Also of major concern is the spread of Brucellosis suis, a disease in swine that can cause infertility in boars and abortions in sows. But feral hogs can also carry Brucellosis abortus, the beef cattle form of the virus, a serious threat to cattle operations. Other disease concerns include porcine reproductive and respiratory syndrome, trichinosis and influenza.

Another major concern is contamination of water sources and serious crop damage attributed to feral hog populations. Texas Animal Health Commission officials say numerous cases of E. coli pathogens in water sources can be directly attributed to feral hog contamination, and Texas Department of Agriculture officials warn crop damage is on the rise as a result of rooting in fields.
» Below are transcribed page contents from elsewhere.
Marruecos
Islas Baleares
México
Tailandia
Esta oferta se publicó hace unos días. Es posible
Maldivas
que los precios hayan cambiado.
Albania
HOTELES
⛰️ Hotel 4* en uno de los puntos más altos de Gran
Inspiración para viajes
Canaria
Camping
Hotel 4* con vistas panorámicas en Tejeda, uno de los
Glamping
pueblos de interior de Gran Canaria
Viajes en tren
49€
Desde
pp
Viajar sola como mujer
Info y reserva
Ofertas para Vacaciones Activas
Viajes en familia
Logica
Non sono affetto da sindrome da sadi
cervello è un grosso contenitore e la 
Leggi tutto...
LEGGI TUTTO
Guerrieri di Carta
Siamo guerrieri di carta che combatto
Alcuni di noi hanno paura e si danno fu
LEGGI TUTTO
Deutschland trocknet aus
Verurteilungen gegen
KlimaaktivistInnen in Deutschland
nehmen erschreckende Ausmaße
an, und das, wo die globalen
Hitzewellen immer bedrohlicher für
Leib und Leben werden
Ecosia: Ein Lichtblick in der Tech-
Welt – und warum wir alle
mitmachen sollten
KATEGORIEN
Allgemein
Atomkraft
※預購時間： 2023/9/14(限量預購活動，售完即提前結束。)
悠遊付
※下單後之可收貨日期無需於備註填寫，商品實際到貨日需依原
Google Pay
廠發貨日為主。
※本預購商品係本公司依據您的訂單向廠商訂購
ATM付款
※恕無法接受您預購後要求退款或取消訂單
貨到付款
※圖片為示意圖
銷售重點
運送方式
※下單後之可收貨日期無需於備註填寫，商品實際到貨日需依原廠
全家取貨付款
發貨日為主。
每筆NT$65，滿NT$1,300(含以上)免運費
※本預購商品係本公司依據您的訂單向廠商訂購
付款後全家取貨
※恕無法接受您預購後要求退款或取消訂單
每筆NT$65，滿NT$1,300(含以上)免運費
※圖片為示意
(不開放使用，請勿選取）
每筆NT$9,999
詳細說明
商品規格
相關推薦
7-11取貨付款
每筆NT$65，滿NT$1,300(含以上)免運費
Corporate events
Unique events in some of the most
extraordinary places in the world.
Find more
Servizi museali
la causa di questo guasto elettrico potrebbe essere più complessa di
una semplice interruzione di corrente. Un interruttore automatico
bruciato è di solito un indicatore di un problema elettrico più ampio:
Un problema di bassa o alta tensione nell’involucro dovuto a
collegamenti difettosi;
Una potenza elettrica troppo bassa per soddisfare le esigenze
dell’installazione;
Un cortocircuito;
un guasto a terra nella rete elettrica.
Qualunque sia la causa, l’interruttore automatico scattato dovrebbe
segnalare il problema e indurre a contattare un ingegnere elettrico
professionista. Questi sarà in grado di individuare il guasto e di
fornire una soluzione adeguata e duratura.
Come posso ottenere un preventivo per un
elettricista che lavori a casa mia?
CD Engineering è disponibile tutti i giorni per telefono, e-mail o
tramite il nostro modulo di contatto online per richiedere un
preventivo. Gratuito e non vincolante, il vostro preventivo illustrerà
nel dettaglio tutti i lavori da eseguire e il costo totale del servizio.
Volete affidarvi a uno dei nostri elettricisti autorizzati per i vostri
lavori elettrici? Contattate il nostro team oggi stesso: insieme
Animal health officials are advising farmers and ranchers to take steps to help control feral hogs. Establishing barriers and quality fences around domestic swine may help in keeping them segregated from wild hogs. Since wild hogs are attracted to any food source, cleaning up food around bins is another step farmers and ranchers should take, and as well as to secure feed storage areas to prevent easy access. But Bectin says the first step in effective prevention is to be diligent in spotting the signs of feral hogs on your property and reporting them to local wildlife officials who may offer help.

TDA officials say nearly 25,000 feral hogs were destroyed last year in Texas, but the population is growing at such an elevated rate that more must be done to avoid the potential of a serious health risk to both domestic animals and humans.